L'obiettivo è uno solo: limitare i disagi al minimo. Nel 2020 MM ha presidiato sperimentalmente un primo lotto di stazioni di pompaggio, fra cui i sottopassi di via Rubicone e via Astesani, oltre che per la gestione del Seveso, ed ha attuato interventi sulla rete di raccolta in via Fulvio Testi e via Feltre. L'azienda ha implementato un sistema di telecontrollo da remoto con telecamere e sensori, attivo 24 ore su 24, che permette il monitoraggio permanente degli impianti per garantire un’attivazione tempestiva anche delle squadre operative in caso di guasto nonché di supportare la Protezione Civile Comunale in caso di condizioni meteo avverse.

Il sistema di telecontrollo sarà esteso a tutti i sottopassi e permette da remoto e in tempo reale il monitoraggio dei parametri elettrici delle pompe (intensità di corrente, tensione, potenza, intervento delle protezioni, blackout, mancati avviamenti), la registrazione dei trend di livello in vasca e relativa percentuale di volume utile nelle vasche.

Come sono cambiate le piogge a Milano

L’andamento delle piogge degli ultimi anni si è fortemente modificato, le precipitazioni hanno spesso carattere temporalesco, violento, improvviso, con cadute d’acqua molto abbondanti concentrate in brevi periodi, e questo costituisce un grande ‘stress test’ per il sistema delle 140mila caditoie stradali, già gestite da MM, e per le 29 stazioni di sollevamento del sottopasso stradale. Si rende pertanto necessaria una modalità di approccio innovativa per garantire ai cittadini l’accesso in sicurezza a tali strutture.
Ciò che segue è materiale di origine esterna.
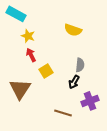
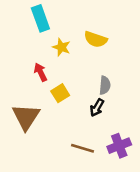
cyan rectangle: (16, 14) -> (40, 18), moved, turned 42
yellow star: (28, 36) -> (61, 47), moved
purple cross: (90, 101) -> (119, 146), moved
Per esempio, nel 2020 a Milano si sono registrati 69 giorni di pioggia con un consuntivo annuale accumulato di circa 950 mm (dato in linea con gli anni precedenti). Ma l’andamento pluviometrico è stato discontinuo, caratterizzato da mesi (come gennaio, febbraio, aprile e novembre) durante i quali si sono registrate pochissime precipitazioni e mesi (tra i quali spiccano maggio, giugno e luglio) molto più piovosi della norma.

Il mese più piovoso è stato maggio che ha fatto registrare circa 174 mm di pioggia, di cui oltre 90 mm caduti tra la sera del 14 ed il mattino del 15 determinando un nubifragio che ha creato allagamenti e disagi in tutta la città di Milano. Il giorno più piovoso dell’anno è stato il 24 luglio con circa 64 mm di pioggia, anch’esso caratterizzato da un nubifragio con conseguenti ripercussioni sulla viabilità stradale.